Sunday, December 20, 2009

The Down-Side of Cloud Computing

Over the last 50 years, with exponentially increasing power and rapidly declining costs, information technology has proved to be an irresistible and inevitable force. Cloud computing represents the continuing rapid advance of information technology.

Cloud computing is a process of outsourcing and applying information technology. It gives organizations huge cost savings, it frees up cash that’s otherwise tied up in hardware, and it allows organizations to focus on their core competencies rather than trying to manage systems and specialists that they are ill-equipped to manage.

I am not going to get into the weeds here, but I do want you to know that there are a number of new, complex technologies operating in the Cloud. The independence of the different technologies contributes a measure of chaos to the Cloud that makes it almost impossible for non-techies to grasp.

I want to share with you several of my experiences dealing with problems and the technologies used in the Cloud.

Troubleshooting a Virtual Machine. Virtual machines operate like real machines -- except when the virtual machine crashes.

Here’s what I mean. One of the first steps in resolving a system problem in Windows is to look in the event logs and see what errors there are. If you are lucky, that will give you a clue as to where the problem lies and how to fix it.

But on a virtual machine, the logs can be misleading. For example, I was troubleshooting a problem on a virtual machine and I saw in the event logs of the virtual machine where there was a hardware disk error. Well, if that was a real error, I’d expect to see a similar error in the event log of the host or real machine. But the event log of the host machine was clean, meaning that the physical drive was OK. So, what does it mean to have a hardware error in a virtual hard disk?
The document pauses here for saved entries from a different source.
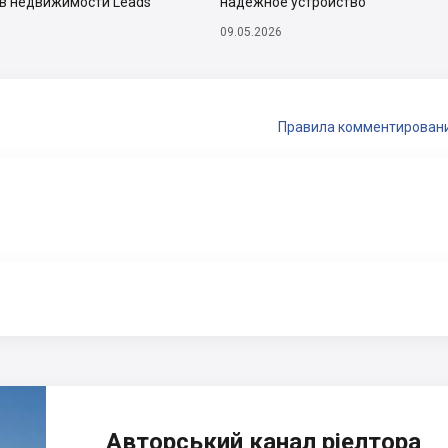
тв недвижимости Leads
надежное устройство
09.05.2026
Правила комментирован
Авторський канал ріелтора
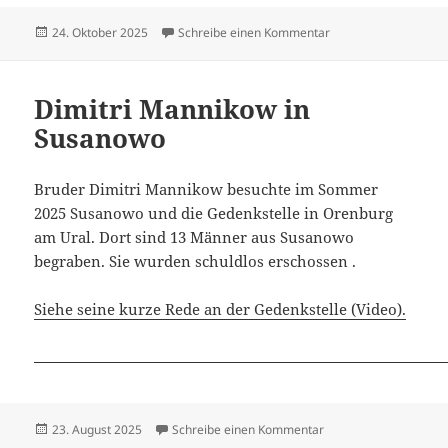
Veröffentlicht
zu Hildebrandt Dietr
24. Oktober 2025
Schreibe einen Kommentar
am
Dimitri Mannikow in
Susanowo
Bruder Dimitri Mannikow besuchte im Sommer
2025 Susanowo und die Gedenkstelle in Orenburg
am Ural. Dort sind 13 Männer aus Susanowo
begraben. Sie wurden schuldlos erschossen .
Siehe seine kurze Rede an der Gedenkstelle (Video).
Veröffentlicht
zu Dimitri Mannikow 
23. August 2025
Schreibe einen Kommentar
am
That is a head-scratcher. What do you do? Reboot the virtual machine and hope the problem goes away.

Recovering Data from a Virtual Disk. In a different situation, a sys admin was performing routine maintenance on a host machine, patching and updating the host operating system.

Unfortunately, one of the files associated with a virtual machine was inadvertently erased. I was called in to restore a backup of the virtual machine on a backup host machine. This is fairly easy to do and is one of the selling points of virtual machines. I had the backup of the virtual machine up and running quickly.

The wrinkle here is that there was a period of time between the backup and when the data was erased. There was data on the virtual machine's disk that was lost that we wanted to get back.

Data recovery tools deal with the physical media, looking for electro-magnetic shadows or ghosts of deleted files. Data recovery tools are ill-suited to finding lost data on virtual machine disks.

In this case there was a one-to-one map between the physical machine and the virtual machine. So we had physical media to look at. That's why I restored the backup to a different host. This was a best-case scenario for recovering data from a virtual disk.

But virtual machines are a handful of files on a physical device. Hundreds of thousands of virtual machine files are packed into those few physical files. To recover the lost data, we had to be able to completely recover the LARGE missing physical file and instantiate the virtual machine as it was at the time the virtual machine was erased.

We turned to Kroll-Ontrack, the market leader in forensic data recovery. Unfortunately, they were not able to put Humpty-Dumpty back together again with the tools they have.

So, it is interesting to note that while virtual machine technology is sold as providing enhanced data security, at least in this scenario, the opposite was true.

Running Amok. In the last scenario, I glossed over the matter of the Sys Admin's error. But this is a serious problem.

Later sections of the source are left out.